WATCH | 'It's sabotage,' says ActionSA as battle with IEC goes to court
Political newcomers ActionSA have taken their ongoing battle with the IEC to the Electoral Court.
The party is angry about the omission of its name on the final draft ballot papers to be used in the November 1 local government elections, and has headed to court on an urgent basis.
It wants the court to compel the commission to set aside its decision, destroy the ballot papers and reprint new ones — and that the new papers must reflect ActionSA's name next to its logo, as it claims that its constitutional rights and those of potential voters was being violated by the omission.
Senior counsel Wendel Bloem said on Wednesday that papers were filed overnight and the party anticipates getting its day in court soon.
“We are asking the court to direct that the commission must, without delay, include the name of the applicant on the 2021 municipal ballot paper and that the commission must destroy copies of ballot papers already published, reissue and reprint them, including the full name of the applicant,” he said.
The commission has previously put the blame squarely on ActionSA, arguing it had failed to add its “abbreviated name” when it initially registered as a party.
“The absence of the abbreviated name of ActionSA on the ward ballots is because, at the point of registering as a party, ActionSA elected not to register an abbreviated name or acronym. ActionSA, in their documents in which they applied for registration as a political party, and which must be publicly lodged in terms of the regulations, responded with a 'Not Applicable' in the space where the political party was required to indicate its abbreviated name,” said IEC spokesperson Kate Bapela.
In the party’s defence, president Herman Mashaba argued ActionSA does not have an abbreviated name because its full name was already compliant with the IEC’s 8-character limit on abbreviated party names and thus could always be used in full.
ActionSA national chairperson Michael Beaumont made a similar contention, arguing that the forms it was presented with made no mention of what would go onto ballot papers.
“In section 15 of the Electoral Commission Act, it says abbreviated name, if any. In other words, both these forms, and the law envisions a situation where a party might choose not to be abbreviated.
“We understand that to mean that we have chosen an eight-character name, please use ActionSA whenever you represent the name of the organisation. What the IEC is saying is, by arguing that, we waive the right to exist on the ballot paper by name.
“There is nothing in law or form that says this is how a ballot paper is constructed, so that there may be ambiguity we accept — but when it's raised with the IEC immediately, at a time when it's easy to remedy, and the answer is no, where is the voter in that decision?” argued Beaumont.

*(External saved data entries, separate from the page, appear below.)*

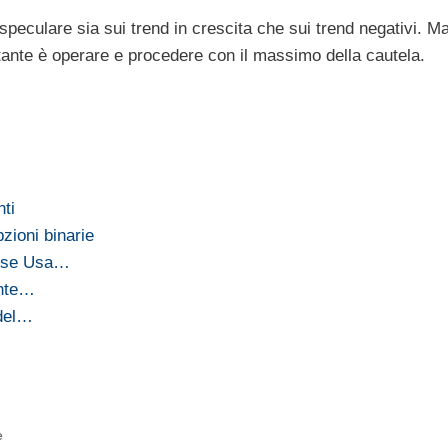
speculare sia sui trend in crescita che sui trend negativi. M
tante è operare e procedere con il massimo della cautela.
nti
zioni binarie
orse Usa…
ante…
 del…
e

The party says if the error is not fixed, it will not only affect the ability of its potential voters to make the right choice, but the overall free and fair election, as required by the law.
The IEC has maintained that ActionSA is not the only political party in this predicament, arguing that 14 other parties are too. Beaumont said this too was appalling.

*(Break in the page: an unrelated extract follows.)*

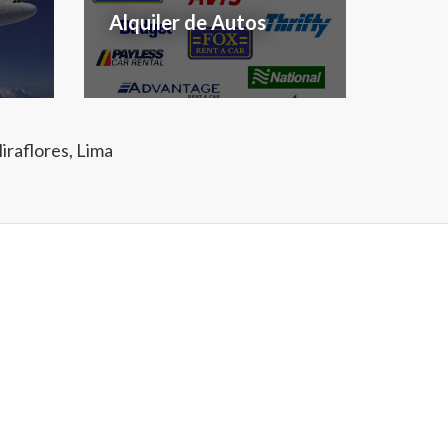
Alquiler de Autos
iraflores, Lima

“Organisations that have been around for relatively less lengthy periods of time are harder to identify and that is why they cannot be impeded by having the most important identifier omitted,” he said.
It is the second time in recent weeks that the party finds itself at odds with the commission.
Last week, it discovered that some of its candidates had not been included on the ballot papers — an error which was fixed in a matter of hours.
Despite this being corrected, Mashaba has accused the commission of sabotage and vowed to intensify its campaign.
“This is a concerted effort by the IEC to sabotage our participation in this election. But I want to assure South Africans that we are going to participate and we're not going to participate as a logo, but as ActionSA.
“We are going to work very hard,” he added.
The party also wants a cost order against the IEC, because it has been “unreasonable”.